*** Data ***

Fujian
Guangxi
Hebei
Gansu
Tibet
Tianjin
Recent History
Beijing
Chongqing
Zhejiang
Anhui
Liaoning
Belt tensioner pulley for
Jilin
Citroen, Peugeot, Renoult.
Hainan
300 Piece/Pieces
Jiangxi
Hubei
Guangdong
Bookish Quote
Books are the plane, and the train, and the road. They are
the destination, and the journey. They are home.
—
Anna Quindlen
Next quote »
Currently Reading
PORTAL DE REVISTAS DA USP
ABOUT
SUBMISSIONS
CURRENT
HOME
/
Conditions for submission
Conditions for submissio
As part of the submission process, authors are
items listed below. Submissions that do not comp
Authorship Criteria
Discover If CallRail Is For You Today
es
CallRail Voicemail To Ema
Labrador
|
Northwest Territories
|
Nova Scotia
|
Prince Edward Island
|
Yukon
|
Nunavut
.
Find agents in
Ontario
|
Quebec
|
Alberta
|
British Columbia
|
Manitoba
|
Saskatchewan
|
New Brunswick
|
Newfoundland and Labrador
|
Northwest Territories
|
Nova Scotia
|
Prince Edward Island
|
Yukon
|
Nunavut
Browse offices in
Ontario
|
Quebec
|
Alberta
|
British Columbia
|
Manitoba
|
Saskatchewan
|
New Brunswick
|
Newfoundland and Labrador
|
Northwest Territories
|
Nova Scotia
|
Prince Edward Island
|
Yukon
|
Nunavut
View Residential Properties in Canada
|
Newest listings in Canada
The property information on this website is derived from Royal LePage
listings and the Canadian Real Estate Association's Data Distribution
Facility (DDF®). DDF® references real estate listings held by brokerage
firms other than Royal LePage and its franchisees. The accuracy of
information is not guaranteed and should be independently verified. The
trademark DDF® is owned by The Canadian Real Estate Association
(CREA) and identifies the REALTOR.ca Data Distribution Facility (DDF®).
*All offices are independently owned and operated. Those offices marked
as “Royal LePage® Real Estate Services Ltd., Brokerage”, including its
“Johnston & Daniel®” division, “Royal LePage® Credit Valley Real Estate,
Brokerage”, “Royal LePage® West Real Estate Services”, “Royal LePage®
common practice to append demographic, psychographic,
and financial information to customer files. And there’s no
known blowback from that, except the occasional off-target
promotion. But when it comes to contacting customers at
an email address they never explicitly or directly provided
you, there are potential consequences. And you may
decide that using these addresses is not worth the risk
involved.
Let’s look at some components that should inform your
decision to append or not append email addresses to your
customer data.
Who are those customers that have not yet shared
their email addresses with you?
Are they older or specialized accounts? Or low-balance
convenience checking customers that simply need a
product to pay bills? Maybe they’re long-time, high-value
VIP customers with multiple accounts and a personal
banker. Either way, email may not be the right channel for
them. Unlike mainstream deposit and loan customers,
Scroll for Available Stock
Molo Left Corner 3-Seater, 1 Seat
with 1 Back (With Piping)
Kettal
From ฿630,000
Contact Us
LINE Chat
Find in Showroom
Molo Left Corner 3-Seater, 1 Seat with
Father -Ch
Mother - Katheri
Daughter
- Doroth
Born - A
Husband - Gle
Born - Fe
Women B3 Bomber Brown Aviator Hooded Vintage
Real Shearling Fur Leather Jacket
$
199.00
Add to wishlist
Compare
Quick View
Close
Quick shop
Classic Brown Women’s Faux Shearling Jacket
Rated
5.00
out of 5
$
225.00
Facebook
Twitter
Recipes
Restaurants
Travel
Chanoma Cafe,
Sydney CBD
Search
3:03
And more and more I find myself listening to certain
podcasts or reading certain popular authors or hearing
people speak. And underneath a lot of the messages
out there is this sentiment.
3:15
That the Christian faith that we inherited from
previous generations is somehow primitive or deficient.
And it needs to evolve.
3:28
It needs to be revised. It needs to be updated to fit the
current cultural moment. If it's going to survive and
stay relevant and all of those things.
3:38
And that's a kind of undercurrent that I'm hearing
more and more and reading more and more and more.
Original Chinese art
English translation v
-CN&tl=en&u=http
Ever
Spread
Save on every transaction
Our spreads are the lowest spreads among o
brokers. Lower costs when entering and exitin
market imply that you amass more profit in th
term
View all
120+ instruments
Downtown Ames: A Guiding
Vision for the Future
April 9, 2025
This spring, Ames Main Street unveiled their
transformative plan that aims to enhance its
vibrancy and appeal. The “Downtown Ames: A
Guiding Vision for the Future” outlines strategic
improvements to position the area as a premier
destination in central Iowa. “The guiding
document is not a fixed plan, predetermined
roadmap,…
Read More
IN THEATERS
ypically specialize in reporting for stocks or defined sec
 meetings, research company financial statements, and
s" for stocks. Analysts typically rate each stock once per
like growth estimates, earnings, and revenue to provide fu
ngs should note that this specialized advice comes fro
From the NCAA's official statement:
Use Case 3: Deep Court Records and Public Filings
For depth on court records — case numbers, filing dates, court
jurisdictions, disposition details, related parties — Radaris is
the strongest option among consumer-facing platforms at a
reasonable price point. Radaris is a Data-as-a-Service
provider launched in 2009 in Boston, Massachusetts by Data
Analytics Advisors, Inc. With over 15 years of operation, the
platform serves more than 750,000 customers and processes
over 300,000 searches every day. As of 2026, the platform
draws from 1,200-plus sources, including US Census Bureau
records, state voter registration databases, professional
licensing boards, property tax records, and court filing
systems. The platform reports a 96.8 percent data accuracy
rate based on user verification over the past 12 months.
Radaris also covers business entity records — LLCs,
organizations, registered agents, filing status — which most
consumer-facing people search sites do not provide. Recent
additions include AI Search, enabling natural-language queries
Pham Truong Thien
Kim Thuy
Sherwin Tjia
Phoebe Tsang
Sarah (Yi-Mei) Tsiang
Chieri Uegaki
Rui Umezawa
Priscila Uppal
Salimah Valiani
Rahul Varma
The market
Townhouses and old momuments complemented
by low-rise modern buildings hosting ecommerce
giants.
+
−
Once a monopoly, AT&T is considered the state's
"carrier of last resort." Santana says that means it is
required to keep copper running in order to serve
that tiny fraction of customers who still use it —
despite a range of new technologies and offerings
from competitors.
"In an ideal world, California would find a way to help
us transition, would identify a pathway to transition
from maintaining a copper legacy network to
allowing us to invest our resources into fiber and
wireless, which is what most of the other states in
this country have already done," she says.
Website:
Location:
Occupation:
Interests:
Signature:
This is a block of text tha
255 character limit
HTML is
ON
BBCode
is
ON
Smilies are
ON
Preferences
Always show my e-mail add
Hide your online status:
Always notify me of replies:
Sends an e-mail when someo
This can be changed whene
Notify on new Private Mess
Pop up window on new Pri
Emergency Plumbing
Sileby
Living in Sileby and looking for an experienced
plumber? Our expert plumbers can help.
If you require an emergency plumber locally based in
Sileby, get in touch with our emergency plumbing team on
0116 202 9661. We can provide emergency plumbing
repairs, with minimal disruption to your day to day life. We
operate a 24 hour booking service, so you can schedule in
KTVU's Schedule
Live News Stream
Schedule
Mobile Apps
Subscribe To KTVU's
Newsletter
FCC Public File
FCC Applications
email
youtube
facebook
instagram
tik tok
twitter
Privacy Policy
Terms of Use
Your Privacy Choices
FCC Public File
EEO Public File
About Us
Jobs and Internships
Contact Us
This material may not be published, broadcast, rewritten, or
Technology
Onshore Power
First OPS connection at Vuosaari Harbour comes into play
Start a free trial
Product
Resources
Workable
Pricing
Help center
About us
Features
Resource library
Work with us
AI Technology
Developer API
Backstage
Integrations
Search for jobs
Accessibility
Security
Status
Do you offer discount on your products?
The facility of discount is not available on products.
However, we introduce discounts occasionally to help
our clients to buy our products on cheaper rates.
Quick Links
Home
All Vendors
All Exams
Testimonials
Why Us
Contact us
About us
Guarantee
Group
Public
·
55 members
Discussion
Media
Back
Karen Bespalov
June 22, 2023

***

Whenever the word "most" appears in a line above, copy that line.

organizations, registered agents, filing status — which most
wireless, which is what most of the other states in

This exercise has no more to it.